Since the initial release of Pokémon Go in 2016, new smartphone implementations have been revealed. While Snapchat and Facebook have found entertaining ways to deliver AR experiences on social media platforms, retailers have developed AR apps to help customers make online purchasing decisions. For example, the Ikea app allows customers to visualise furniture in their own home by simply holding up their smartphone in a specific room or area. This alleviates some of the anxiety that consumers feel when shopping online for large items like furniture. It adds to the convenience.

For a few years now, smartphones combined with headsets have been the most common method of delivering a VR experience. This has been the most approachable starting point for consumer VR use. Virtual reality is far more developed than the current augmented reality market. The software and hardware platforms required to create an immersive VR experience are already available. Virtual reality experiences are quickly finding new avenues into our lives, thanks to the availability of more advanced systems such as the Oculus Rift, combined with 360 cameras.

Virtual reality is also demonstrating some effective industry use-cases, ranging from real estate to tourism. On a recent trip to Israel, I saw the Jerusalem Visitor’s Bureau use virtual reality to immerse tourists in the city’s history. These kinds of innovative VR experiences are emerging in industries all over the world.

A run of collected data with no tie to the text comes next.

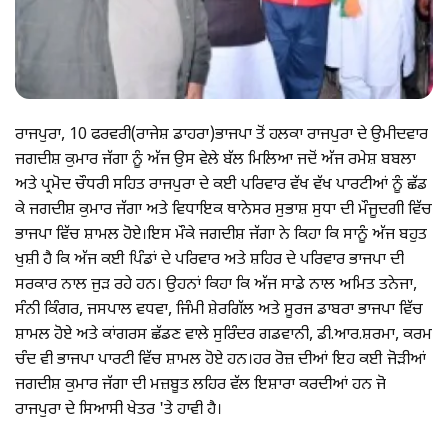
ਰਾਜਪੁਰਾ, 10 ਫਰਵਰੀ(ਰਾਜੇਸ਼ ਡਾਹਰਾ)ਭਾਜਪਾ ਤੋਂ ਹਲਕਾ ਰਾਜਪੁਰਾ ਦੇ ਉਮੀਦਵਾਰ
ਜਗਦੀਸ਼ ਕੁਮਾਰ ਜੱਗਾ ਨੂੰ ਅੱਜ ਉਸ ਵੇਲੇ ਬੱਲ ਮਿਲਿਆ ਜਦੋਂ ਅੱਜ ਰਮੇਸ਼ ਬਬਲਾ
ਅਤੇ ਪ੍ਰਮੋਦ ਚੌਧਰੀ ਸਹਿਤ ਰਾਜਪੁਰਾ ਦੇ ਕਈ ਪਰਿਵਾਰ ਵੱਖ ਵੱਖ ਪਾਰਟੀਆਂ ਨੂੰ ਛੱਡ
ਕੇ ਜਗਦੀਸ਼ ਕੁਮਾਰ ਜੱਗਾ ਅਤੇ ਵਿਧਾਇਕ ਥਾਨੇਸਰ ਸੁਭਾਸ਼ ਸੁਧਾ ਦੀ ਮੌਜੂਦਗੀ ਵਿੱਚ
ਭਾਜਪਾ ਵਿੱਚ ਸ਼ਾਮਲ ਹੋਏ।ਇਸ ਮੌਕੇ ਜਗਦੀਸ਼ ਜੱਗਾ ਨੇ ਕਿਹਾ ਕਿ ਸਾਨੂੰ ਅੱਜ ਬਹੁਤ
ਖੁਸ਼ੀ ਹੈ ਕਿ ਅੱਜ ਕਈ ਪਿੰਡਾਂ ਦੇ ਪਰਿਵਾਰ ਅਤੇ ਸ਼ਹਿਰ ਦੇ ਪਰਿਵਾਰ ਭਾਜਪਾ ਦੀ
ਸਰਕਾਰ ਨਾਲ ਜੁੜ ਰਹੇ ਹਨ। ਉਹਨਾਂ ਕਿਹਾ ਕਿ ਅੱਜ ਸਾਡੇ ਨਾਲ ਅਮਿਤ ਤਨੇਜਾ,
ਸੰਨੀ ਕਿੰਗਰ, ਜਸਪਾਲ ਵਧਵਾ, ਜਿੰਮੀ ਸ਼ੇਰਗਿੱਲ ਅਤੇ ਸੂਰਜ ਡਾਬਰਾ ਭਾਜਪਾ ਵਿੱਚ
ਸ਼ਾਮਲ ਹੋਏ ਅਤੇ ਕਾਂਗਰਸ ਛੱਡਣ ਵਾਲੇ ਸੁਰਿੰਦਰ ਗਡਵਾਨੀ, ਡੀ.ਆਰ.ਸ਼ਰਮਾ, ਕਰਮ
ਚੰਦ ਵੀ ਭਾਜਪਾ ਪਾਰਟੀ ਵਿੱਚ ਸ਼ਾਮਲ ਹੋਏ ਹਨ।ਹਰ ਰੋਜ਼ ਦੀਆਂ ਇਹ ਕਈ ਜੋੜੀਆਂ
ਜਗਦੀਸ਼ ਕੁਮਾਰ ਜੱਗਾ ਦੀ ਮਜ਼ਬੂਤ ਲਹਿਰ ਵੱਲ ਇਸ਼ਾਰਾ ਕਰਦੀਆਂ ਹਨ ਜੋ
ਰਾਜਪੁਰਾ ਦੇ ਸਿਆਸੀ ਖੇਤਰ 'ਤੇ ਹਾਵੀ ਹੈ।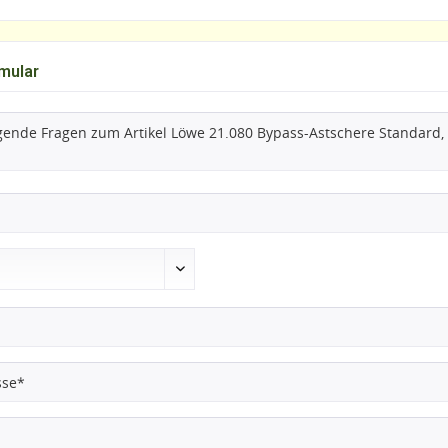
mular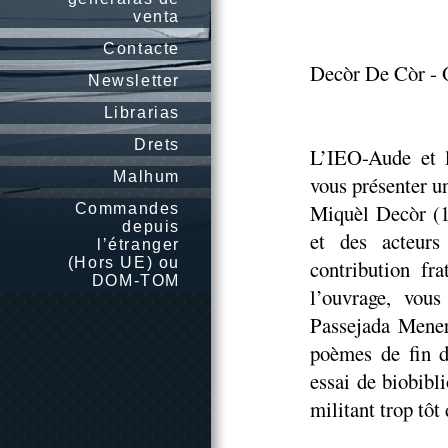
venta
Contacte
Decòr De Còr -
Newsletter
Librarias
Drets
L’IEO-Aude et l
Malhum
vous présenter u
Miquèl Decòr (19
Commandes
depuis
et des acteurs
l’étranger
(Hors UE) ou
contribution fr
DOM-TOM
l’ouvrage, vous
Passejada Menerb
poèmes de fin d
essai de biobibl
militant trop tôt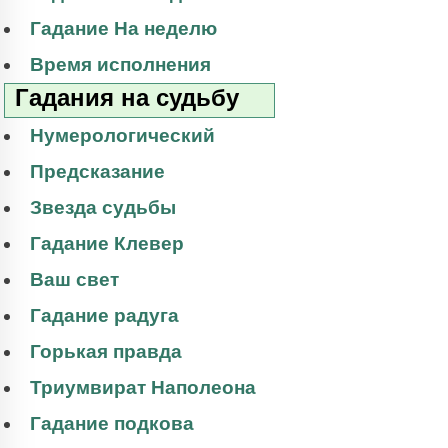
Гадание На неделю
Время исполнения
Гадания на судьбу
Нумерологический
Предсказание
Звезда судьбы
Гадание Клевер
Ваш свет
Гадание радуга
Горькая правда
Триумвират Наполеона
Гадание подкова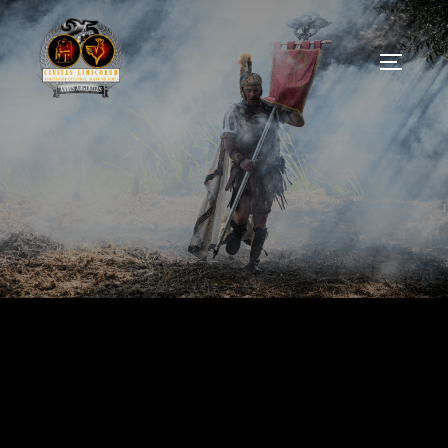
A.C. Civitas Limicorum
FESTA DO ESQUECEMENTO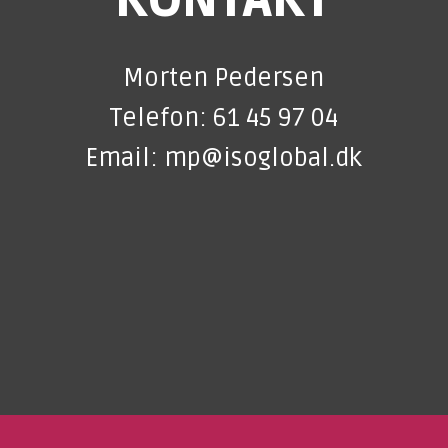
KONTAKT
Morten Pedersen
Telefon: 61 45 97 04
Email: mp@isoglobal.dk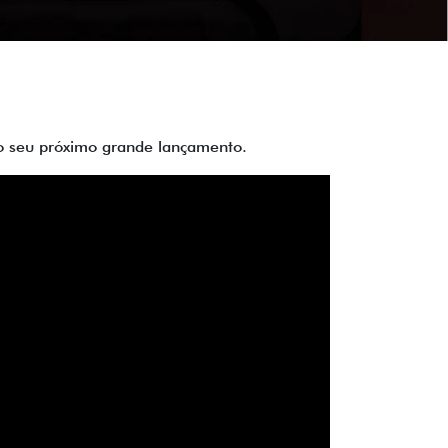
 do seu próximo grande lançamento.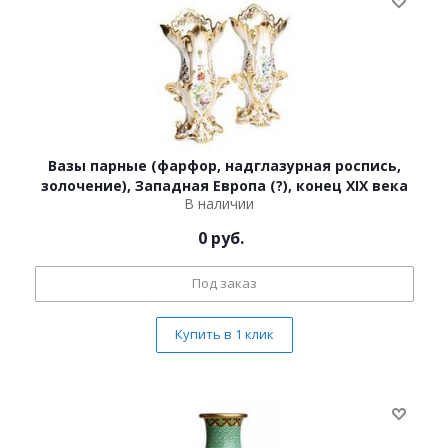
Вазы парные (фарфор, надглазурная роспись,
золочение), Западная Европа (?), конец XIX века
В наличии
0
руб.
Под заказ
Купить в 1 клик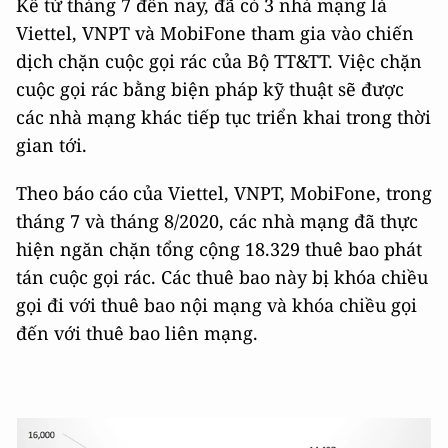
Kể từ tháng 7 đến nay, đã có 3 nhà mạng là
Viettel, VNPT và MobiFone tham gia vào chiến
dịch chặn cuộc gọi rác của Bộ TT&TT. Việc chặn
cuộc gọi rác bằng biện pháp kỹ thuật sẽ được
các nhà mạng khác tiếp tục triển khai trong thời
gian tới.
Theo báo cáo của Viettel, VNPT, MobiFone, trong
tháng 7 và tháng 8/2020, các nhà mạng đã thực
hiện ngăn chặn tổng cộng 18.329 thuê bao phát
tán cuộc gọi rác. Các thuê bao này bị khóa chiều
gọi đi với thuê bao nội mạng và khóa chiều gọi
đến với thuê bao liên mạng.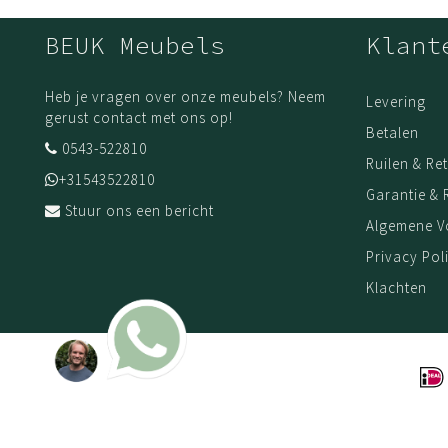
BEUK Meubels
Klant
Heb je vragen over onze meubels? Neem
Levering
gerust contact met ons op!
Betalen
0543-522810
Ruilen & Re
+31543522810
Garantie & 
Stuur ons een bericht
Algemene 
Privacy Pol
Klachten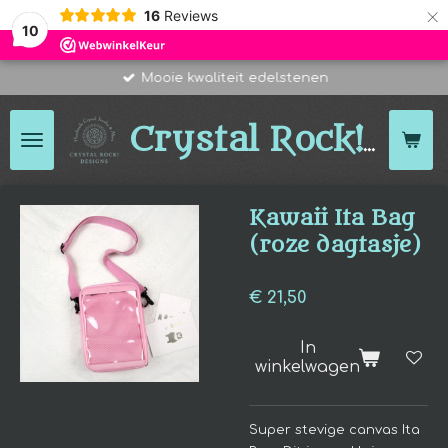
×
16
Reviews
10
Mooie kwaliteit edelstenen
Des
Crystal Rock!
Kawaii Ita Bag
(roze dagtasje)
€ 21,50
In
winkelwagen
Super stevige canvas Ita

Although augmented reality technology is less mature than virtual reality due to its limitations, lack of standardisation, and higher cost, it is already being used in industries such as manufacturing, healthcare, and logistics. Augmented reality experiences are typically delivered via headsets such as Meta, ODG, Vuzix, and HoloLens, and early indications indicate that the technology is poised to transform commercial and industrial markets.